A Tidal Force: A Conversation with The Japanese House

The Japanese House © Danny North
The Japanese House © Danny North

Just like the water that is ever so present in her music, Amber Bain is a force of nature. From her debut single “Still,” released last year, to her latest and third EP Swim Against the Tide (11/11/2016 via Dirty Hit/Interscope Records), Bain has proven able to craft intricately produced, transparent, and incredibly moving songs over and over again.

But at the same time, Bain is not one who necessarily enjoys being in the spotlight, having unintentionally kept her identity a secret at the start of her career because she “hate[s] having [her] photo taken.” This dichotomy is what makes The Japanese House so unique – when you fall in love, you fall in love with the music: the layered vocals, ethereal and haunting synths, infectious guitar riffs – whoever is behind it is a mystery you uncover later.

After going on a worldwide tour supporting The 1975 and playing Reading and Leeds Festival this year, Bain is back with her new EP Swim Against the Tide, where a new side of The Japanese House is revealed – a lighter, more upbeat one, but just as introspective and raw as her previous two EPs, Clean and Pools to Bathe in.
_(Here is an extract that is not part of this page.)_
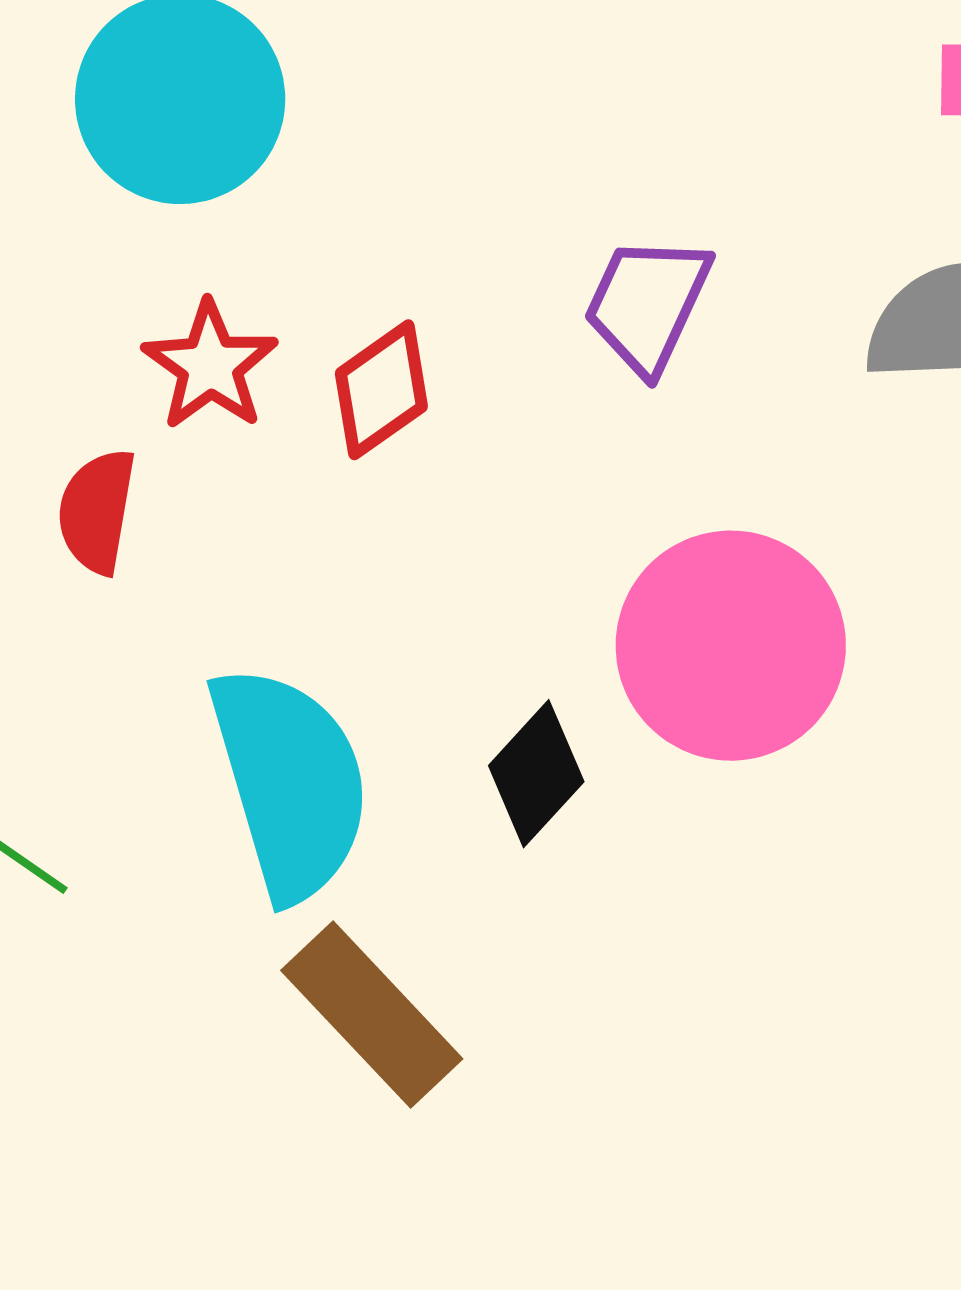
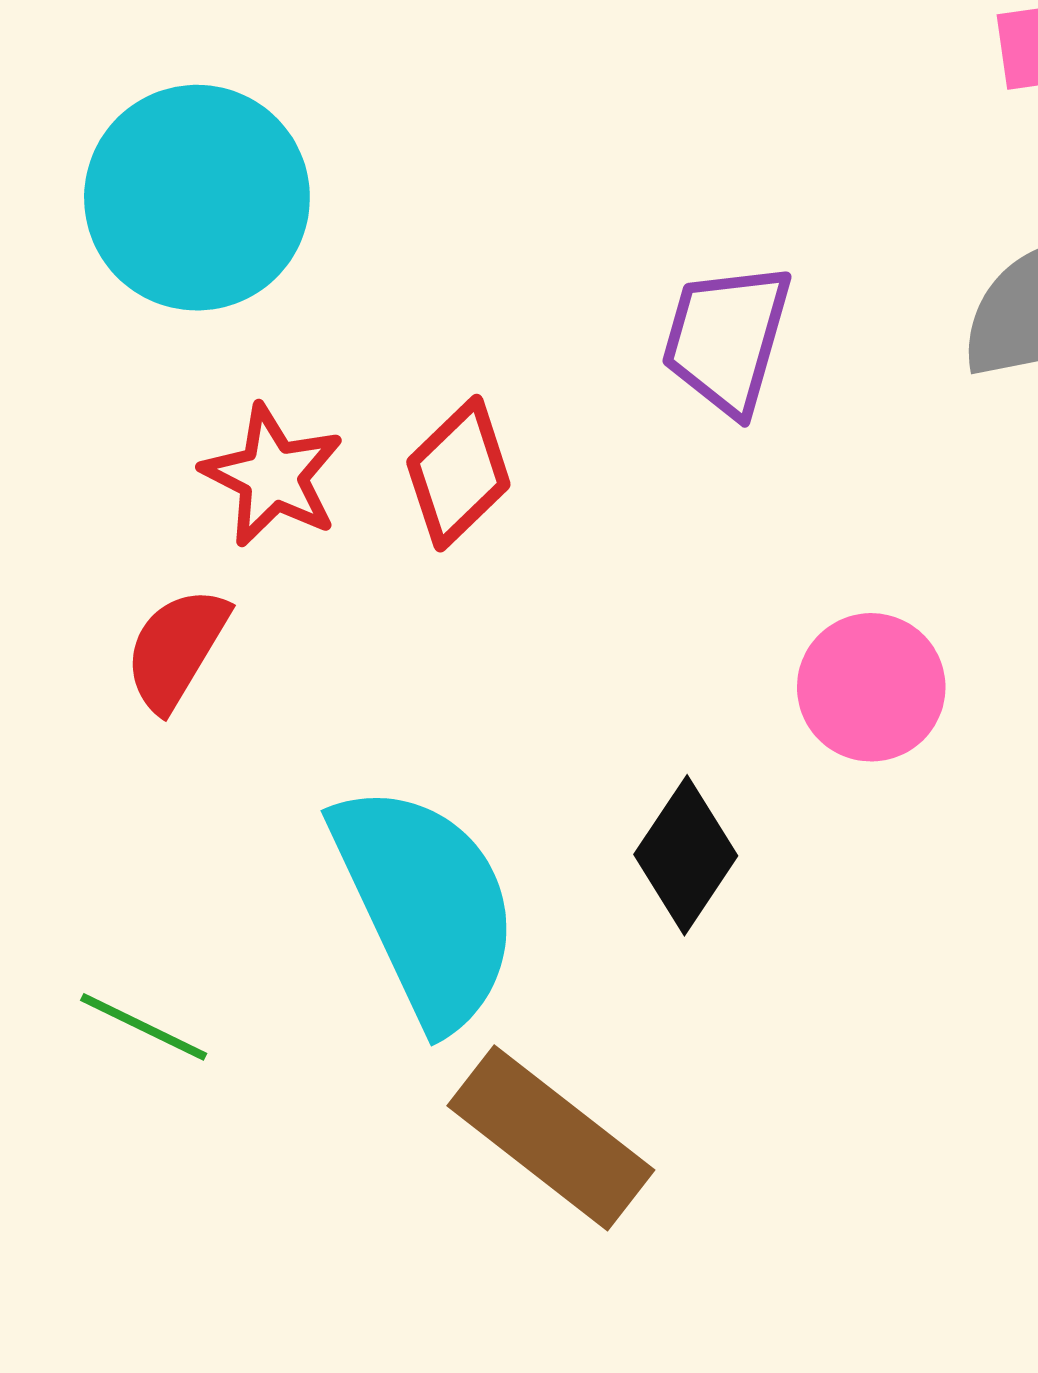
red semicircle: (97, 511) -> (176, 649), turned 30
pink circle: (731, 646) -> (871, 687), size x0.6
Atwood Magazine had the chance to chat with Amber during her UK tour right before the release of the EP. Check out what she had to say below!
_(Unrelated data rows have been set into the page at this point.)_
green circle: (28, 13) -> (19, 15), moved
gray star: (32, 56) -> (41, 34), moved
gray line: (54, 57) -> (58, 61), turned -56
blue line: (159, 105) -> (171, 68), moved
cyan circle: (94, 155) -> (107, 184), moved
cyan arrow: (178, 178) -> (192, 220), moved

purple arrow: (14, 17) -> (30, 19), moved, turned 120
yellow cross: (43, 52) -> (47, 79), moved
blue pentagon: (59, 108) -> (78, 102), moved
Swim Against the Tide – The Japanese House

Swim Against the Tide - The Japanese House
Swim Against the Tide – The Japanese House

A CONVERSATION WITH THE JAPANESE HOUSE

Atwood Magazine: Hi Amber! How are you?

Amber Bain: I’m good thank you, how are you?

I’m great! How has tour been?

AB: It’s good. We’re in Glasgow at the moment. We got a run of eight shows in a row so I’m pretty knackered, but still going strong.

So, ever since “Still” was released, you Amber Bain have been gaining much more recognition. The initial mystery of who is the person behind The Japanese House is gone, especially since you’ve been on tour for a large part of the year and performed at huge festivals like Reading and Leeds. How do you feel about this recent exposure?

AB: Yeah. I feel good about it because it means more people get to hear my music and I get to tour and keep doing what I’m doing, so I feel good about it. I guess that’s what happens when you don’t use your name and also you hate having your photo taken so you don’t have any photos, you kind of are under the radar of who is actually making the music, but now I’ve played live people know that I’m a girl, for example, and, I guess, know who I am. Well, not everyone in the world obviously.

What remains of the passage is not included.